Our lives are limited by your somewhat narrow view of the woman’s role in society – we Playmobil girls have had enough of career possibilities that are limited to the medical care of small children and animals, cooking dinner and being princesses. What do you think we are, Miss World candidates? The playmo-mammas that recently escaped from the airport pack were most disgruntled that they were air hostesses rather than pilots. Oh, and they’d like to point out the hygiene issues of using four cups and one bottle of drink to serve an entire flight worth of passengers.

Femal frustration is at an all-time high in Playmobilia. Note disproportionately huge beer mug.

Yes, we are concerned by the limited scope you attribute to women: Why aren’t there any female bank robbers? Why can’t we be road workers sporting builders’ bums, too? Ok, we understand that for ethical reasons you cannot have pole dancers in Playmobilia. But why are we always the assistant on the box, and not the surgeon? The straight-laced, submissive female role you force on us with each new collection gets us down, and the rare times you give us something fun to do, the clothing is totally inadequate. The pirate girl down the road had to give up her sailing career when she snagged her laced top and fell flat on her face when boarding a ship. She would like to point out that you lose all credibility as a baddy when your boobs have escaped from your feminine but impractical top…. Likewise, the cowgirl ended up in hospital after attempting to  leap on her horse dressed in your choice of slip-on heeled shoes and an ankle length, wrap-around skirt.

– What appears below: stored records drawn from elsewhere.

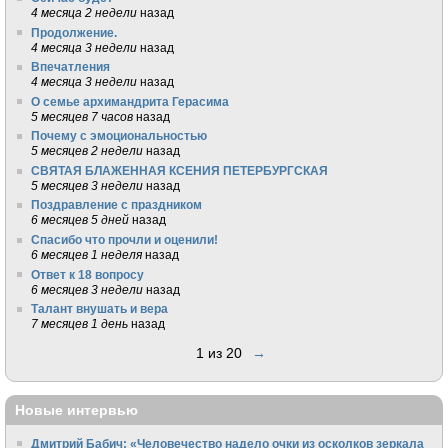
4 месяца 2 недели
назад
Продолжение.
4 месяца 3 недели
назад
Впечатления
4 месяца 3 недели
назад
О семье архимандрита Герасима
5 месяцев 7 часов
назад
Почему с эмоциональностью
5 месяцев 2 недели
назад
СВЯТАЯ БЛАЖЕННАЯ КСЕНИЯ ПЕТЕРБУРГСКАЯ
5 месяцев 3 недели
назад
Поздравление с праздником
6 месяцев 5 дней
назад
Спасибо что прочли и оценили!
6 месяцев 1 неделя
назад
Ответ к 18 вопросу
6 месяцев 3 недели
назад
Талант внушать и вера
7 месяцев 1 день
назад
1 из 20
→
Новые интервью
Дмитрий Бабич: «Человечество надело очки из осколков зеркала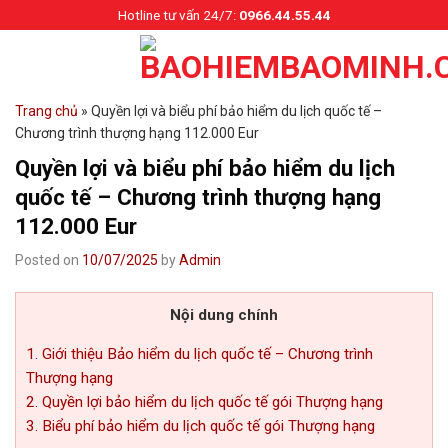
Skip
Hotline tư vấn 24/7:
0966.44.55.44
to
content
Trang chủ
»
Quyền lợi và biểu phí bảo hiểm du lịch quốc tế –
Chương trình thượng hạng 112.000 Eur
Quyền lợi và biểu phí bảo hiểm du lịch
quốc tế – Chương trình thượng hạng
112.000 Eur
Posted on
10/07/2025
by
Admin
Nội dung chính
1. Giới thiệu Bảo hiểm du lịch quốc tế – Chương trình
Thượng hạng
2. Quyền lợi bảo hiểm du lịch quốc tế gói Thượng hạng
3. Biểu phí bảo hiểm du lịch quốc tế gói Thượng hạng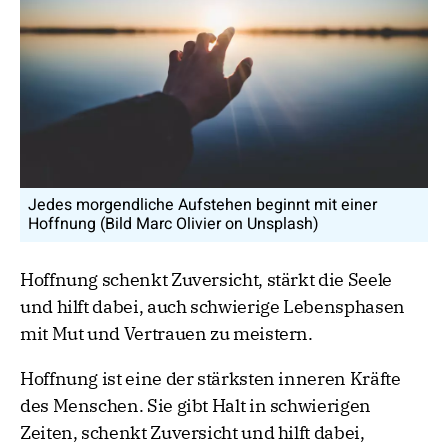
Jedes morgendliche Aufstehen beginnt mit einer
Hoffnung (Bild Marc Olivier on Unsplash)
Hoffnung schenkt Zuversicht, stärkt die Seele
und hilft dabei, auch schwierige Lebensphasen
mit Mut und Vertrauen zu meistern.
Hoffnung ist eine der stärksten inneren Kräfte
des Menschen. Sie gibt Halt in schwierigen
Zeiten, schenkt Zuversicht und hilft dabei,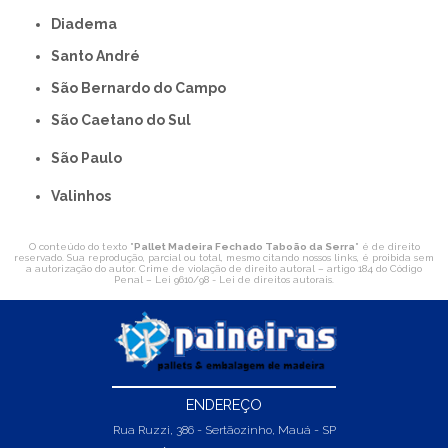
Diadema
Santo André
São Bernardo do Campo
São Caetano do Sul
São Paulo
Valinhos
O conteúdo do texto "
Pallet Madeira Fechado Taboão da Serra
" é de direito
reservado. Sua reprodução, parcial ou total, mesmo citando nossos links, é proibida sem
a autorização do autor. Crime de violação de direito autoral – artigo 184 do Código
Penal –
Lei 9610/98 - Lei de direitos autorais
.
ENDEREÇO
Rua Ruzzi, 386 - Sertãozinho, Mauá - SP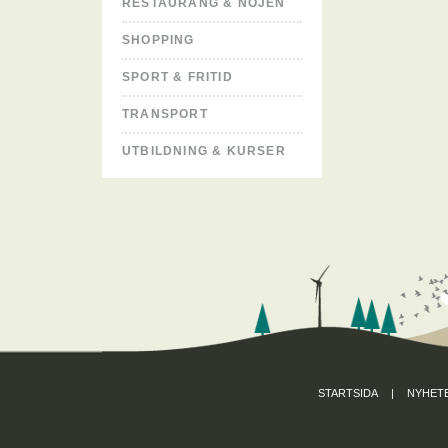
RESTAURANG & NÖJEN
SHOPPING
SPORT & FRITID
TRANSPORT
UTBILDNING & KURSER
STARTSIDA
|
NYHET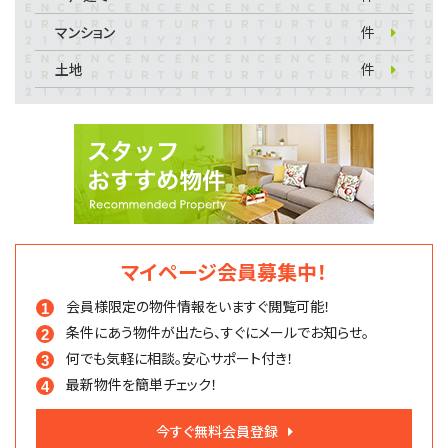
マンション
件
土地
件
マイページ会員募集中！
会員様限定の物件情報を
いますぐ閲覧可能！
条件にあう物件が出たら、
すぐにメールでお知らせ。
何でも気軽に相談。
安心サポート付き！
最新物件を簡単チェック！
今すぐ無料会員登録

Add to this unsatisfactory professional equation children that mysteriously stop growing at the age of ten, and we have a serious crisis. Where are the Playmobil teenagers who can babysit for the siblings so that Playmo mamma can slip into something feminine, clip on a new hairstyle and go out for a night on the tiles? Incidentally, although a choice between princess dresses, sensible housewife pinnies and Woodstock dungarees/Birkenstock sandals is all very well and good, we’d quite like to be able to slip into a mini skirt or a sheath dress slit up to the thigh for evenings out with our empty-headed husbands. Please?

Our neighbour Mrs Jones singing "Don't cry for me, Playmobilia".

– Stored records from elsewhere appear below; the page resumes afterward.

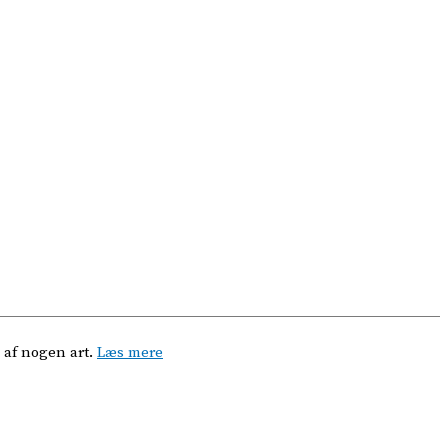
 af nogen art.
Læs mere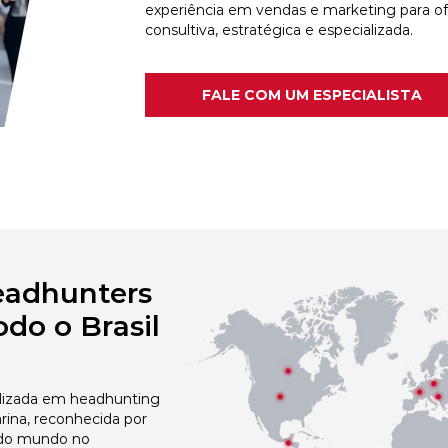
experiência em vendas e marketing para o
consultiva, estratégica e especializada.
FALE COM UM ESPECIALISTA
eadhunters
do o Brasil
izada em headhunting
ina, reconhecida por
 do mundo no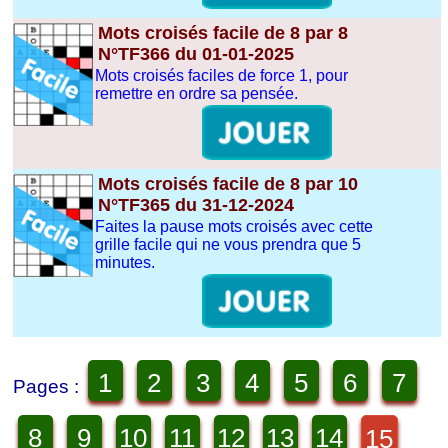
Mots croisés facile de 8 par 8
N°TF366 du 01-01-2025
Mots croisés faciles de force 1, pour
remettre en ordre sa pensée.
Mots croisés facile de 8 par 10
N°TF365 du 31-12-2024
Faites la pause mots croisés avec cette
grille facile qui ne vous prendra que 5
minutes.
1
2
3
4
5
6
7
Pages :
8
9
10
11
12
13
14
15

The families who adopt us are another bone of contention. Our house was recently used to play out the arrival of Godzilla in Playmobilia, the well-known Michael Jackson balcony scene and an admirable, tear-jerking rendition of “Don’t cry for me, Playmobilia” by our neighbour, Mrs Jones. It can be dramatic being a Playmobil parent: the cat abducts my children from the house and shoots them across the floor with his paws until they end up under the couch, and the neighbours down the road now have to wait till Christmas to replace their toddler, who was hoovered up by the cleaning lady.

Jenny attempted to iron out her differences with her drunken husband.
Jenny attempted to iron out her differences with her drunken husband.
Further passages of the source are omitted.